The company earned 9 cents per share compared with 21 cents per share in the year-earlier period, when it made $2.4 million. The lower earnings were primarily due to investments in the company’s broadband network and a trans-Pacific cable.
Revenue for the company was $97.1 million for the quarter, consistent with the same period a year ago.
"Our investment is about 25 percent of our revenue," Yeaman said. "We’ve been investing more than any company in our industry. We’ve been doing it because we believe it is going to drive growth, but we also believe it is the right thing to do for Hawaii."
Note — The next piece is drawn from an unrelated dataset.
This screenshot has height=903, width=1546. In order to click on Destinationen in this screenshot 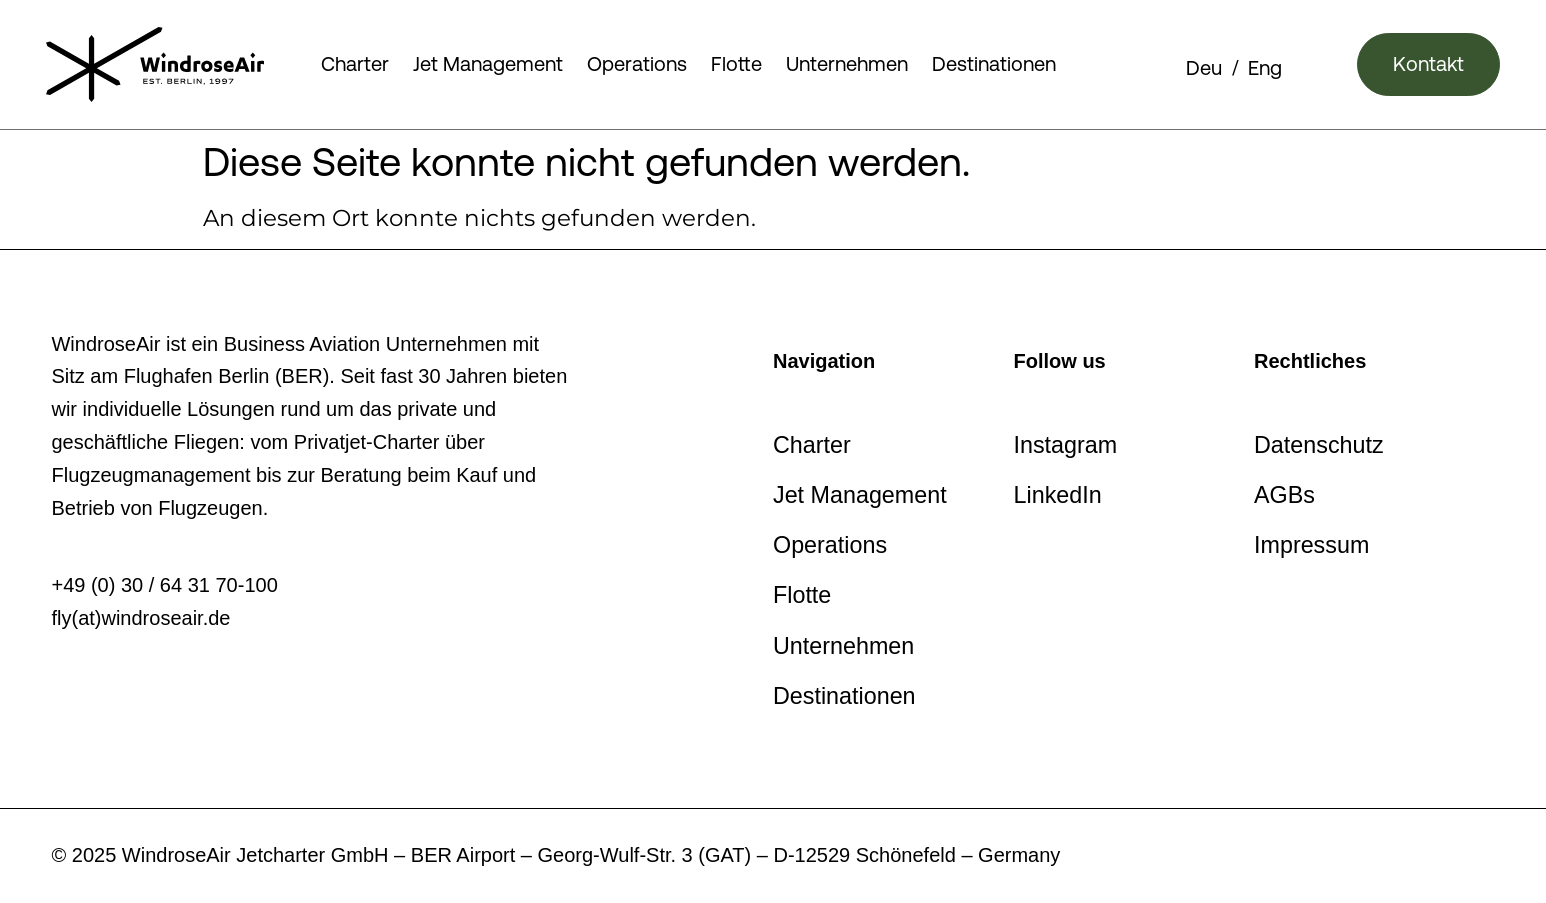 , I will do `click(994, 64)`.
The company added 6,000 homes that are capable of receiving Hawaiian Telcom’s broadband services for a total of 166,000 homes enabled on Oahu.
Hawaiian Telcom reported an increase of 1,600 Hawaiian Telcom TV subscribers during the first quarter with a subscriber base of approximately 29,700 for its TV service.
Consumer revenue for the first quarter totaled $37.5 million, up 4.8 percent year-over-year due to revenue growth from Hawaiian Telcom TV and high-speed Internet services.
The revenue growth in video and HSI services offset the year-over-year decline in revenue of the company’s landline phone services. Landline use declined 1.6 percent in the quarter as Hawaiian Telcom lost 5,745 lines.
As the company continues to upgrade its network, it will spend an estimated $90 million per year to bring fiber to homes, commercial buildings and the cell sites in Hawaii, Yeaman said.
"We’ll be spending 90 million a year on our network here on Oahu and on the neighbor islands," he said.
Hawaiian Telcom expects to continue this large-scale network investment on Oahu for the next two years, Yeaman said.
"We believe we’re doing the right thing for Hawaiian Telcom and our community," Yeaman said. "Every wireless mobile call or data transaction actually goes through a wired network, and in Hawaii that wired network is our wired network."
To help expand the fiber network, the company was awarded approximately $4 million per year from the Federal Communications Commission to expand its broadband network on neighbor islands over the next five to six years.
In August, Hawaiian Telcom pledged to invest $25 million over the multiyear construction period for fractional ownership of a trans-Pacific submarine cable system that would link Hawaii, Indonesia, the Philippines, Guam and California by the end of 2016.
The cable would help increase Hawaii’s bandwidth and would be completely paid for after three years, Yeaman said.